In early August 2018, it became known that due to a computer failure in the Wells Fargo bank system, several hundred mortgage borrowers lost their homes. The financial company, which has repeatedly found itself at the center of high-profile scandals, agreed to pay compensation to affected customers.

From the document that Wells Fargo sent to the US Securities and Exchange Commission, it follows that the software system for processing mortgage loans in the bank worked incorrectly from April 2010 to October 2015. Due to the error, the computer rejected applications for revision or did not offer new mortgage conditions for 625 customers. As a result, houses on mortgages were collected from 400 people. 

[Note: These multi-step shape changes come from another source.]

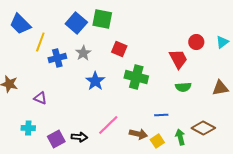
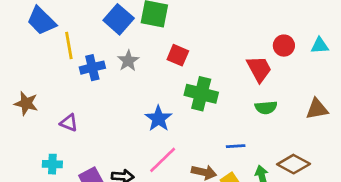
yellow line: (40, 42) -> (69, 46), turned -30
cyan triangle: (222, 42) -> (320, 46), turned 32
blue star: (95, 81) -> (158, 119), moved

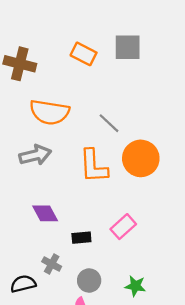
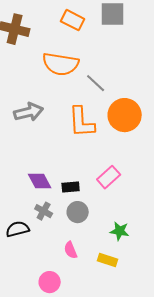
orange semicircle: (50, 112) -> (61, 64), moved
purple diamond: (45, 213) -> (40, 181), moved
gray circle: (89, 280) -> (78, 212), moved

Several hundred mortgage borrowers lending to one of the largest US banks, Wells Fargo, were evicted from their homes due to a computer failure in the bank's system

It turned out that the system of initial automatic verification of loan applications was mistaken when calculating fees for the provided legal services to clients and eventually considered them insolvent. Customers in difficult financial situations tried to use a federal program that helped families at risk of being left without homes. It was launched by the US Treasury Department in 2009.

To compensate for the damage, Wells Fargo was forced to allocate $8 million, the third largest bank in the United States said in a statement.

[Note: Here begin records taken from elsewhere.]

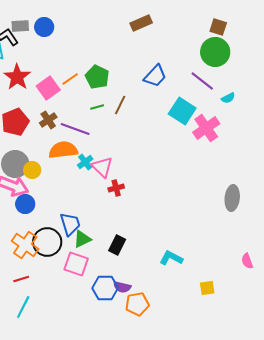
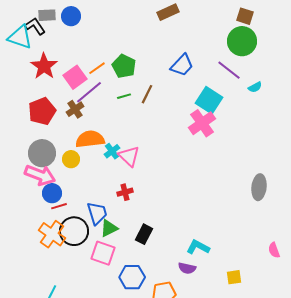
pink cross: (206, 128) -> (202, 123), moved
purple line: (75, 129) -> (89, 92), moved, turned -60
yellow circle: (32, 170) -> (71, 159), moved
red cross: (116, 188) -> (125, 192), moved
red line: (21, 279) -> (59, 206), moved
purple semicircle: (122, 287) -> (187, 268), moved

According to CNN Money's Wells Fargo, there is "no clear direct causal link" to foreclosure of mortgaged property in a computer failure, however, customers who were denied a mortgage change did lose their homes.

The incident continued a series of scandals involving Wells Fargo. Earlier in August 2018, the US Department of Justice announced that the bank had agreed to pay a fine of $2.1 billion for issuing mortgage loans with knowingly false information about customer income. The US government said these loans intensified the 2008 financial crisis and had a negative impact on the global economy.[3]